# Jennings Arrow Star Compound Bow



## tacoben

I am in the process acquirring a Jenning Arrowstar Compound Target Bow from E-bay. It's one of those old 4 wheeler bows. The only information I found on the bows was from Archeryhistory.com, noting year of production, which was 1977. Does anyone have any more information or comments about this bow you can share with me? How did it shoot and so on. It should look good as a wall hanger along with my old Bear Victor Tamerlane Compound. For $21.50, I thought...what the heck, so I bought it.


----------



## tacoben

DougK,

Do you recall how much they retailed for back then? Did/do you shoot your with fingers?

As for being a "premium bow", means that my only chance of getting an Matthews Apex will be 30 years from now, LOL!

Thanks.


----------



## tjb357452

The Arrowstar and the PSE Citation were the King Kongs of tournament archery. The Arrowstar represents the top of the line of the period. Very well made and capable of shooting as well, if not better, than a lot of todays bows.


----------



## massman

*Th Arrowstar*

I ordered mine in September of 1977. I came in in December or 1977. The original had a short life. One 1 production season before the made a number of changes. The 77 model year had a limb that was about 2" in width. The orginla wheels has roller bearings. The idler wheels & brackets had no bushings so the raw steel axle ran on the steel of the bracket or the aluminum of the idler wheel. The 1978 model year was a great change from 77. The original limbs had a small reputation for failing and twisting. The 1978 model was about 2 1/2" wide which beefed up the limb enough to stop the failures and eliminate most of the twisting. The eccentric wheels went to a ceramic bushing which greatly extended the life of the baring and the axles. The idler wheels were beefed up and the idler brackets had bushings added. This again added to the life of these pieces. The colors were better. A local rep here in New England came up with a "Y" harness that used a longer axle on the main wheel and the load where the cable was terminated was shifted from one side of the wheel to a more even distribution across the top of the limb. This effectively eliminated the twisting that most limbs were seeing as the wheel rocked over.

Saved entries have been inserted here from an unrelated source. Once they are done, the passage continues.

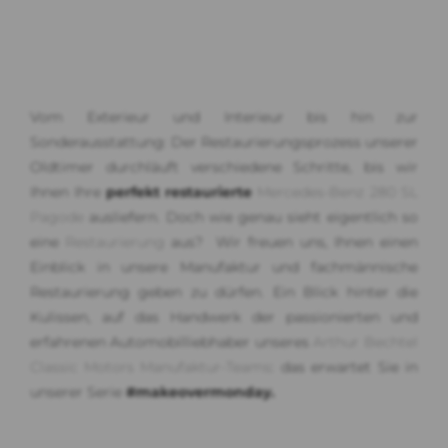
Vom Exterieur und Interieur bis hin zur
Sonderausstattung: Der Restaurierungsprozess unserer
Oldtimer durchläuft verschiedene Schritte, bis wir
Ihnen Ihre
perfekt restaurierte
Mercedes-Benz 280 SL
Pagode
ausliefern. Doch wie genau sieht eigentlich so
eine
Restaurierung
aus?
Wir freuen uns, Ihnen einen
Einblick in unsere Manufaktur und fachmännische
Restaurierung geben zu dürfen. Ein Blick hinter die
Kulissen, auf das Handwerk der passionierten und
erfahrenen Automobilliebhaber unseres
Arthur Bechtel
Classic Motors Manufaktur-Teams
: das erwartet Sie in
unserer Serie
#makeovermonday.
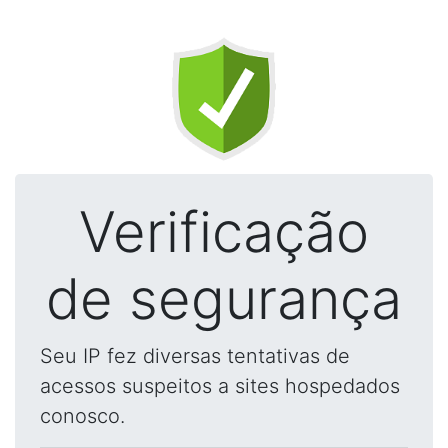
Verificação
de segurança
Seu IP fez diversas tentativas de
acessos suspeitos a sites hospedados
conosco.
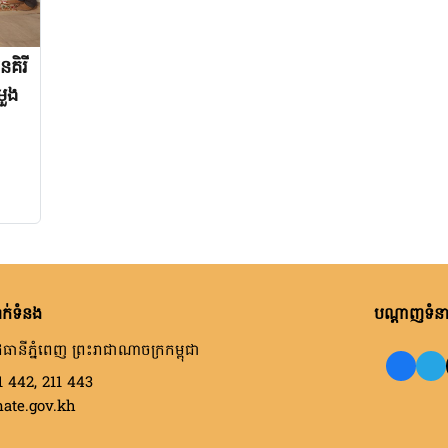
នគិរី
មួង
ក់ទំនង
បណ្តាញទំនាក
ធានីភ្នំពេញ ព្រះរាជាណាចក្រកម្ពុជា
1 442, 211 443
nate.gov.kh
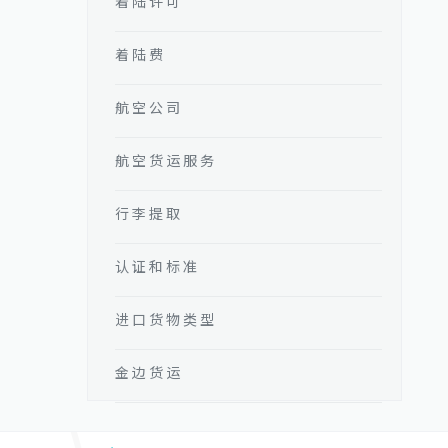
着陆许可
着陆费
航空公司
航空货运服务
行李提取
认证和标准
进口货物类型
金边货运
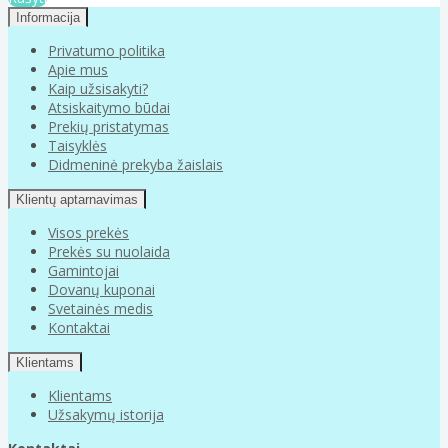
Informacija
Privatumo politika
Apie mus
Kaip užsisakyti?
Atsiskaitymo būdai
Prekių pristatymas
Taisyklės
Didmeninė prekyba žaislais
Klientų aptarnavimas
Visos prekės
Prekės su nuolaida
Gamintojai
Dovanų kuponai
Svetainės medis
Kontaktai
Klientams
Klientams
Užsakymų istorija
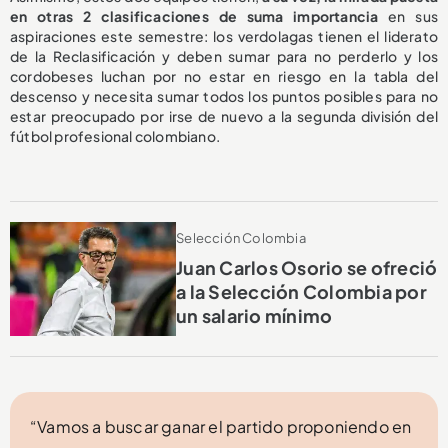
en otras 2 clasificaciones de suma importancia
en sus
aspiraciones este semestre: los verdolagas tienen el liderato
de la Reclasificación y deben sumar para no perderlo y los
cordobeses luchan por no estar en riesgo en la tabla del
descenso y necesita sumar todos los puntos posibles para no
estar preocupado por irse de nuevo a la segunda división del
fútbol profesional colombiano.
Selección Colombia
Juan Carlos Osorio se ofreció
a la Selección Colombia por
un salario mínimo
“Vamos a buscar ganar el partido proponiendo en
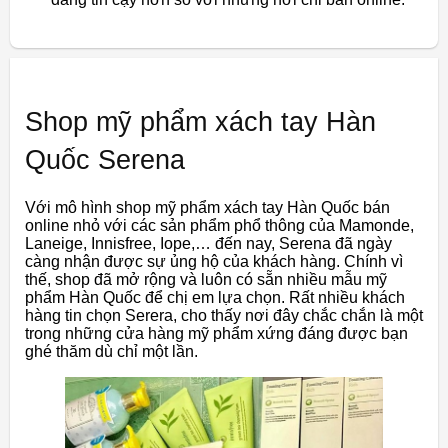
Shop mỹ phẩm xách tay Hàn
Quốc Serena
Với mô hình shop mỹ phẩm xách tay Hàn Quốc bán
online nhỏ với các sản phẩm phổ thông của Mamonde,
Laneige, Innisfree, Iope,… đến nay, Serena đã ngày
càng nhận được sự ủng hộ của khách hàng. Chính vì
thế, shop đã mở rộng và luôn có sẵn nhiều mẫu mỹ
phẩm Hàn Quốc để chị em lựa chọn. Rất nhiều khách
hàng tin chọn Serera, cho thấy nơi đây chắc chắn là một
trong những cửa hàng mỹ phẩm xứng đáng được bạn
ghé thăm dù chỉ một lần.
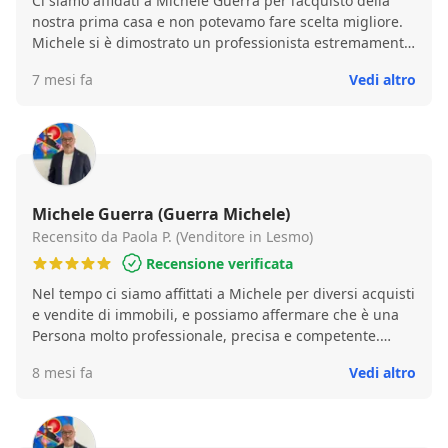
Ci siamo affidati a Michele Guerra per l’acquisto della
nostra prima casa e non potevamo fare scelta migliore.
Michele si è dimostrato un professionista estremamente
affidabile, competente e sempre disponibile. Ci ha
7 mesi fa
Vedi altro
accompagnati con grande chiarezza in ogni fase della
compravendita, rendendo semplice un percorso
complesso. Un punto di riferimento prezioso che
consigliamo vivamente.
Michele Guerra (Guerra Michele)
Recensito da Paola P. (Venditore in Lesmo)
Recensione verificata
Nel tempo ci siamo affittati a Michele per diversi acquisti
e vendite di immobili, e possiamo affermare che è una
Persona molto professionale, precisa e competente.
Inoltre è molto disponibile , gentile e trova sempre il
8 mesi fa
Vedi altro
modo di soddisfare venditore ed acquirente. Che dire..
Super consigliato!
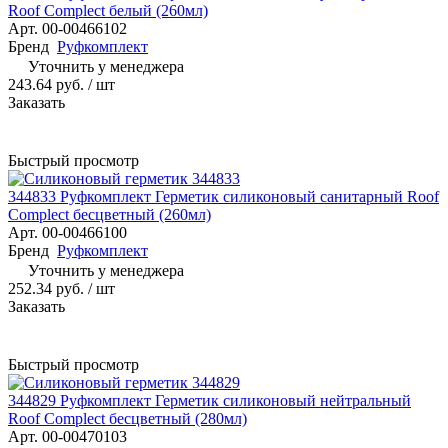
Roof Complect белый (260мл)
Арт.
00-00466102
Бренд
Руфкомплект
Уточнить у менеджера
243.64 руб.
/ шт
Заказать
Быстрый просмотр
344833 Руфкомплект Герметик силиконовый санитарный Roof
Complect беcцветный (260мл)
Арт.
00-00466100
Бренд
Руфкомплект
Уточнить у менеджера
252.34 руб.
/ шт
Заказать
Быстрый просмотр
344829 Руфкомплект Герметик силиконовый нейтральный
Roof Complect беcцветный (280мл)
Арт.
00-00470103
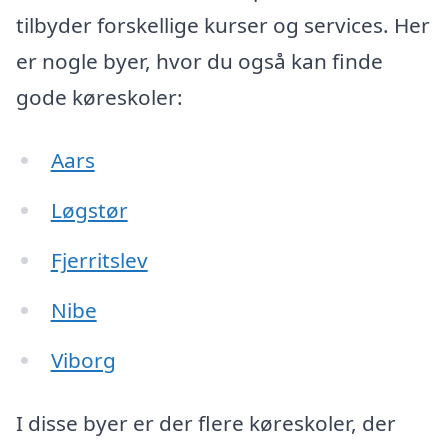
tilbyder forskellige kurser og services. Her
er nogle byer, hvor du også kan finde
gode køreskoler:
Aars
Løgstør
Fjerritslev
Nibe
Viborg
I disse byer er der flere køreskoler, der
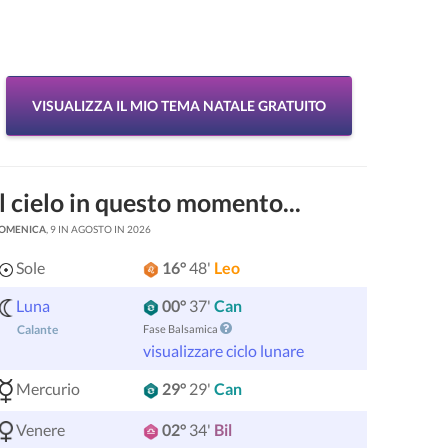
VISUALIZZA IL MIO TEMA NATALE GRATUITO
Il cielo in questo momento...
OMENICA
, 9 IN AGOSTO IN 2026
Sole
16°
48'
Leo
Luna
00°
37'
Can
Fase Balsamica
Calante
visualizzare ciclo lunare
Mercurio
29°
29'
Can
Venere
02°
34'
Bil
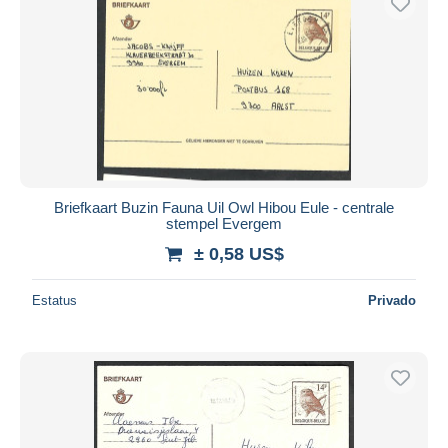
Briefkaart Buzin Fauna Uil Owl Hibou Eule - centrale
stempel Evergem
± 0,58 US$
Estatus
Privado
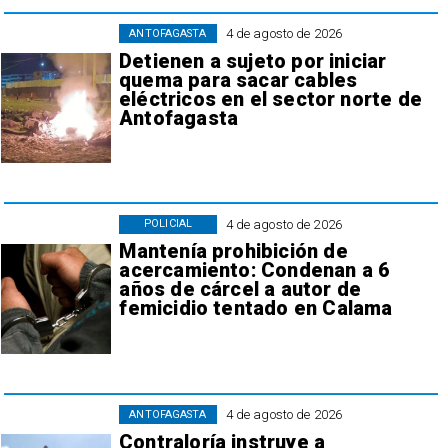
4 de agosto de 2026
ANTOFAGASTA
Detienen a sujeto por iniciar
quema para sacar cables
eléctricos en el sector norte de
Antofagasta
4 de agosto de 2026
POLICIAL
Mantenía prohibición de
acercamiento: Condenan a 6
años de cárcel a autor de
femicidio tentado en Calama
4 de agosto de 2026
ANTOFAGASTA
Contraloría instruye a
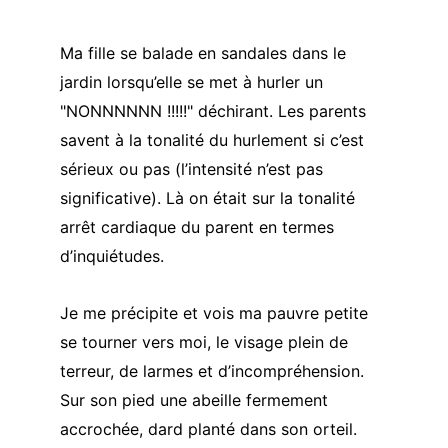
Ma fille se balade en sandales dans le 
jardin lorsqu’elle se met à hurler un 
"NONNNNNN !!!!!" déchirant. Les parents 
savent à la tonalité du hurlement si c’est 
sérieux ou pas (l’intensité n’est pas 
significative). Là on était sur la tonalité 
arrêt cardiaque du parent en termes 
d’inquiétudes.
Je me précipite et vois ma pauvre petite 
se tourner vers moi, le visage plein de 
terreur, de larmes et d’incompréhension. 
Sur son pied une abeille fermement 
accrochée, dard planté dans son orteil.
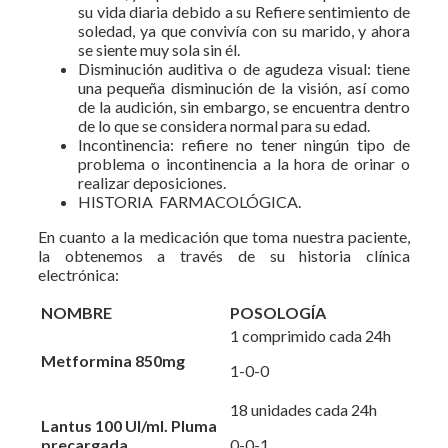
su vida diaria debido a su Refiere sentimiento de
soledad, ya que convivía con su marido, y ahora
se siente muy sola sin él.
Disminución auditiva o de agudeza visual: tiene
una pequeña disminución de la visión, así como
de la audición, sin embargo, se encuentra dentro
de lo que se considera normal para su edad.
Incontinencia: refiere no tener ningún tipo de
problema o incontinencia a la hora de orinar o
realizar deposiciones.
HISTORIA FARMACOLÓGICA.
En cuanto a la medicación que toma nuestra paciente,
la obtenemos a través de su historia clínica
electrónica:
NOMBRE
POSOLOGÍA
1 comprimido cada 24h
Metformina 850mg
1-0-0
18 unidades cada 24h
Lantus 100 UI/ml. Pluma
precargada
0-0-1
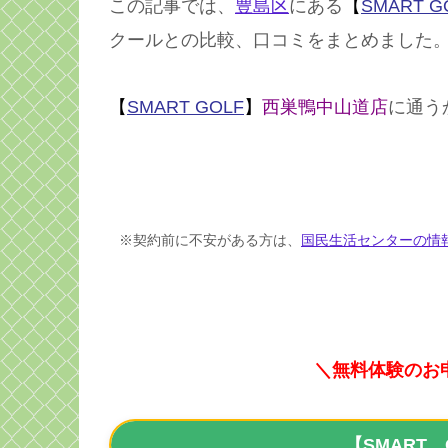
この記事では、
豊島区
にある
【
SMART G
クールとの比較、口コミをまとめました
【
SMART GOLF
】
西巣鴨中山道店
に通う
※契約前に不安がある方は、
国民生活センターの情
＼無料体験のお
【SMART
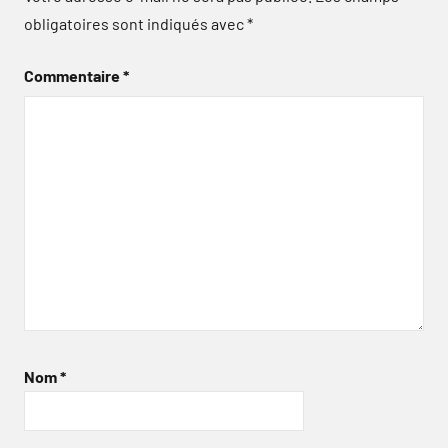
obligatoires sont indiqués avec
*
Commentaire
*
Nom
*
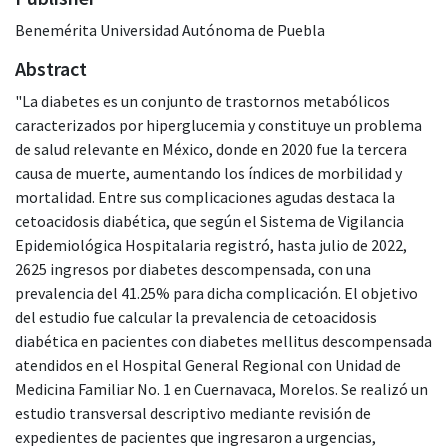
Benemérita Universidad Autónoma de Puebla
Abstract
"La diabetes es un conjunto de trastornos metabólicos
caracterizados por hiperglucemia y constituye un problema
de salud relevante en México, donde en 2020 fue la tercera
causa de muerte, aumentando los índices de morbilidad y
mortalidad. Entre sus complicaciones agudas destaca la
cetoacidosis diabética, que según el Sistema de Vigilancia
Epidemiológica Hospitalaria registró, hasta julio de 2022,
2625 ingresos por diabetes descompensada, con una
prevalencia del 41.25% para dicha complicación. El objetivo
del estudio fue calcular la prevalencia de cetoacidosis
diabética en pacientes con diabetes mellitus descompensada
atendidos en el Hospital General Regional con Unidad de
Medicina Familiar No. 1 en Cuernavaca, Morelos. Se realizó un
estudio transversal descriptivo mediante revisión de
expedientes de pacientes que ingresaron a urgencias,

in 1978 I bought a "Twinstar". Sold the original arrowstar. Still have the twinstar.

Tom


----------



## tacoben

MassMan and DougK,

Just got my Arrowstar about 2 day ago via e-bay transaction. All I can say is that it is one nice bow and shoots very nice groups from 20 yards (in my backyard range). Buzz cables and string still looks pretty good but will likely replace the string for safety reasons. Otherwise, it just needs some cleaning and TLC. Don't really intend to use this on a regular basis, but merely as a wall hanger to appreciate it like a piece of art. 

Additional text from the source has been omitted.